This pipeline performs classification and taxonomic read binning for metagenomic reads
For each sample provided, the following analyses are performed:
- Input reads are QC filtered with fastp by length, quality, ambiguous bases and adaptors and polyX runs are trimmed (default settings)
- Read length and quality stats are collected and single read files are checked for duplicate read names
- Reads are classified using Kraken2 and the PlusPF database to get per-read taxon classifications
- For species level taxa meeting the threshold percentage and counts (higher threshold for bacteria, lower for viruses etc), a file of binned taxon reads is extracted
- The human read count in classifications is checked to make sure it is less than the threshold (1000). It is not possible to extract human-classified reads in any output.
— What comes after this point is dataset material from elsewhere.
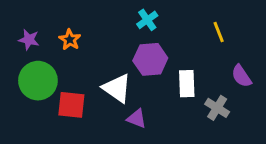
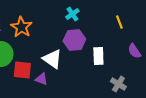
orange star: (70, 40) -> (21, 27), size x1.5
gray cross: (217, 108) -> (118, 84), moved
purple triangle: (137, 119) -> (41, 79), moved

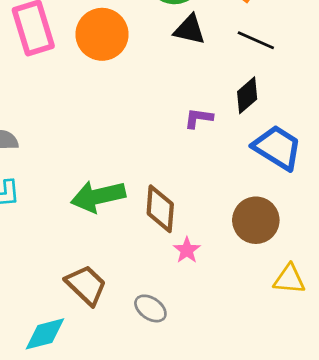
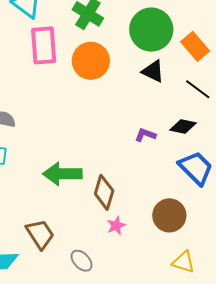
black diamond: (247, 95) -> (183, 126), turned 40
- Reads are screened for high consequence infectious diseases (HCID) using both classified counts and read mapping to a reference genome panel (including close confounders) and checking the proportion of the genome covered.
- Reads are screened for the specified spike ins and a summary collected.
- Separate files of the unclassified read fraction, the viral+unclassified read and all non-human reads are extracted.
- A single sample report is generated
This pipeline can optionally perform a reclassification of the viral+unclassified read fraction with a custom viral database.
There is the option to perform de novo viral assembly and classification using virbot or genomad.
This pipeline can be run on a single fastq/pair of fastq files, or a directory of fastq files (which will be concatenated), or a demultiplexed directory of barcode subdirectories.
On personal computers we recommend running with the --local
flag to ensure more reasonable resource requirements.
These examples use the --local
flag to set resource requirements for a laptop. This will use a smaller kraken database, and therefore when working on a cluster we recommend you remove this flag.
- Run in mSCAPE ingest mode (assumes input is a single sample, allows single/paired fastq file input).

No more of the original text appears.